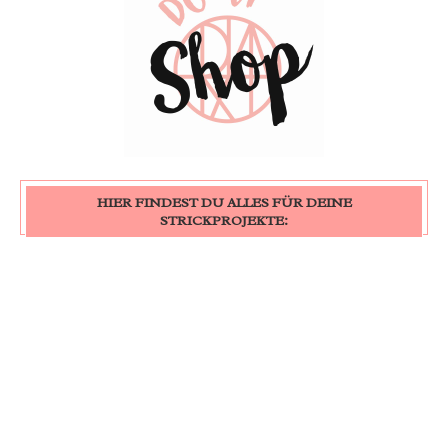
HIER FINDEST DU ALLES FÜR DEINE
STRICKPROJEKTE:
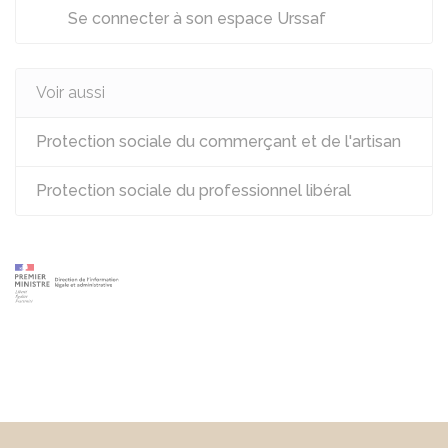
Se connecter à son espace Urssaf
Voir aussi
Protection sociale du commerçant et de l'artisan
Protection sociale du professionnel libéral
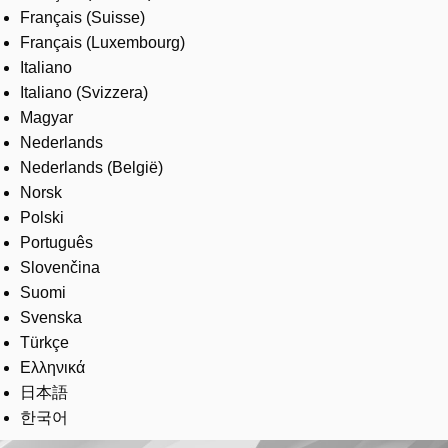
Français (Suisse)
Français (Luxembourg)
Italiano
Italiano (Svizzera)
Magyar
Nederlands
Nederlands (België)
Norsk
Polski
Português
Slovenčina
Suomi
Svenska
Türkçe
Ελληνικά
日本語
한국어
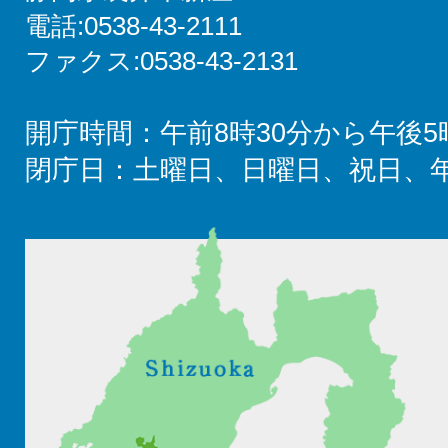
電話:0538-43-2111
ファクス:0538-43-2131
開庁時間：午前8時30分から午後5
閉庁日：土曜日、日曜日、祝日、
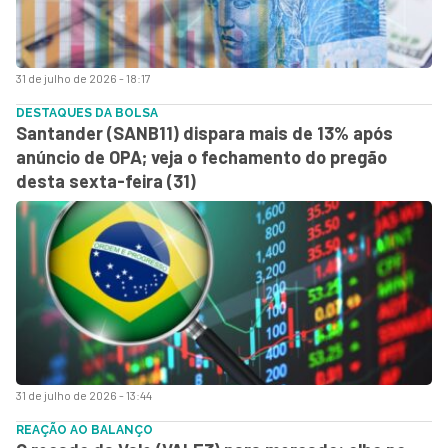
31 de julho de 2026 - 18:17
DESTAQUES DA BOLSA
Santander (SANB11) dispara mais de 13% após
anúncio de OPA; veja o fechamento do pregão
desta sexta-feira (31)
31 de julho de 2026 - 13:44
REAÇÃO AO BALANÇO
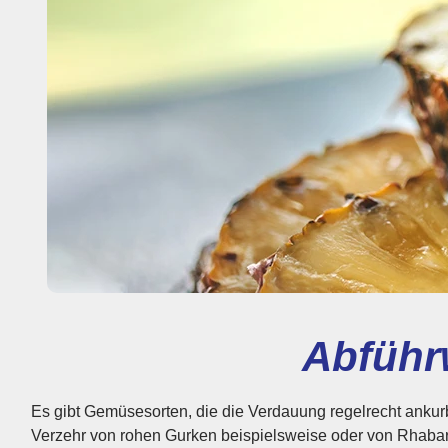
Abführ
Es gibt Gemüsesorten, die die Verdauung regelrecht ankur
Pektine, die die Verdauung fördern. Rhabarber wieder
Verzehr von rohen Gurken beispielsweise oder von Rhabar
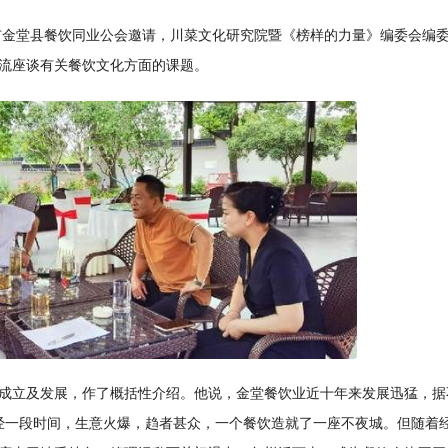
都市金堂县餐饮同业公会邀请，川菜文化研究院暨《榜样的力量》编委会编
流座谈有关餐饮文化方面的课题。
成立及发展，作了概括性介绍。他说，金堂餐饮业近十年来发展迅猛，据
，曾经一段时间，生意火爆，趋者甚众，一个餐饮造就了一座不夜城。但随着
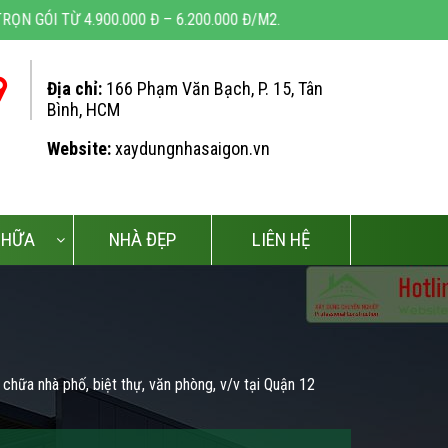
0.000 Đ – 6.200.000 Đ/M2.
Địa chỉ:
166 Phạm Văn Bạch, P. 15, Tân
Bình, HCM
Website:
xaydungnhasaigon.vn
CHỮA
NHÀ ĐẸP
LIÊN HỆ
chữa nhà phố, biệt thự, văn phòng, v/v tại Quận 12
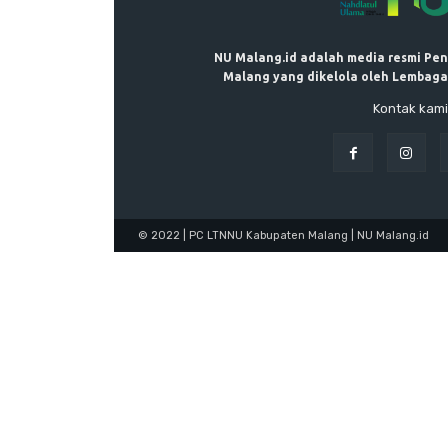
NU Malang.id adalah media resmi Pe
Malang yang dikelola oleh Lembaga
Kontak kami
© 2022 | PC LTNNU Kabupaten Malang | NU Malang.id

=-=-=

• _GOAL OF THE EXERCISE_:
Line by line, write out the material exactly, leaving the images out.

• _FINAL ANSWER_:
HIER FINDEST DU ALLES FÜR DEINE
STRICKPROJEKTE:
Se connecter à son espace Urssaf
Voir aussi
Protection sociale du commerçant et de l'artisan
Protection sociale du professionnel libéral
Français (Suisse)
Français (Luxembourg)
Italiano
Italiano (Svizzera)
Magyar
Nederlands
Nederlands (België)
Norsk
Polski
Português
Slovenčina
Suomi
Svenska
Türkçe
Ελληνικά
日本語
한국어
電話:0538-43-2111
ファクス:0538-43-2131
開庁時間：午前8時30分から午後5
閉庁日：土曜日、日曜日、祝日、
31 de julho de 2026 - 18:17
DESTAQUES DA BOLSA
Santander (SANB11) dispara mais de 13% após
anúncio de OPA; veja o fechamento do pregão
desta sexta-feira (31)
31 de julho de 2026 - 13:44
REAÇÃO AO BALANÇO
Abführ
Es gibt Gemüsesorten, die die Verdauung regelrecht ankur
Pektine, die die Verdauung fördern. Rhabarber wieder
Verzehr von rohen Gurken beispielsweise oder von Rhabar
都市金堂县餐饮同业公会邀请，川菜文化研究院暨《榜样的力量》编委会编
流座谈有关餐饮文化方面的课题。
成立及发展，作了概括性介绍。他说，金堂餐饮业近十年来发展迅猛，据
，曾经一段时间，生意火爆，趋者甚众，一个餐饮造就了一座不夜城。但随着
0.000 Đ – 6.200.000 Đ/M2.
Địa chỉ:
166 Phạm Văn Bạch, P. 15, Tân
Bình, HCM
Website:
xaydungnhasaigon.vn
CHỮA
NHÀ ĐẸP
LIÊN HỆ
chữa nhà phố, biệt thự, văn phòng, v/v tại Quận 12
NU Malang.id adalah media resmi Pe
Malang yang dikelola oleh Lembaga
Kontak kami
© 2022 | PC LTNNU Kabupaten Malang | NU Malang.id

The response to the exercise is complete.